(TASK INSTRUCTIONS) Line by line, copy the records below exactly.

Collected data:
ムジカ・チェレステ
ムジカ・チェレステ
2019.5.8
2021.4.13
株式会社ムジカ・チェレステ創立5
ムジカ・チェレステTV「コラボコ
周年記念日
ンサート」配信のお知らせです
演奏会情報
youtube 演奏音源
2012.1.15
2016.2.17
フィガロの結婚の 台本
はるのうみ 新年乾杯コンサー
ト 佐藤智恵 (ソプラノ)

(RESPONSE BELOW)
ムジカ・チェレステ
ムジカ・チェレステ
2019.5.8
2021.4.13
株式会社ムジカ・チェレステ創立5
ムジカ・チェレステTV「コラボコ
周年記念日
ンサート」配信のお知らせです
演奏会情報
youtube 演奏音源
2012.1.15
2016.2.17
フィガロの結婚の 台本
はるのうみ 新年乾杯コンサー
ト 佐藤智恵 (ソプラノ)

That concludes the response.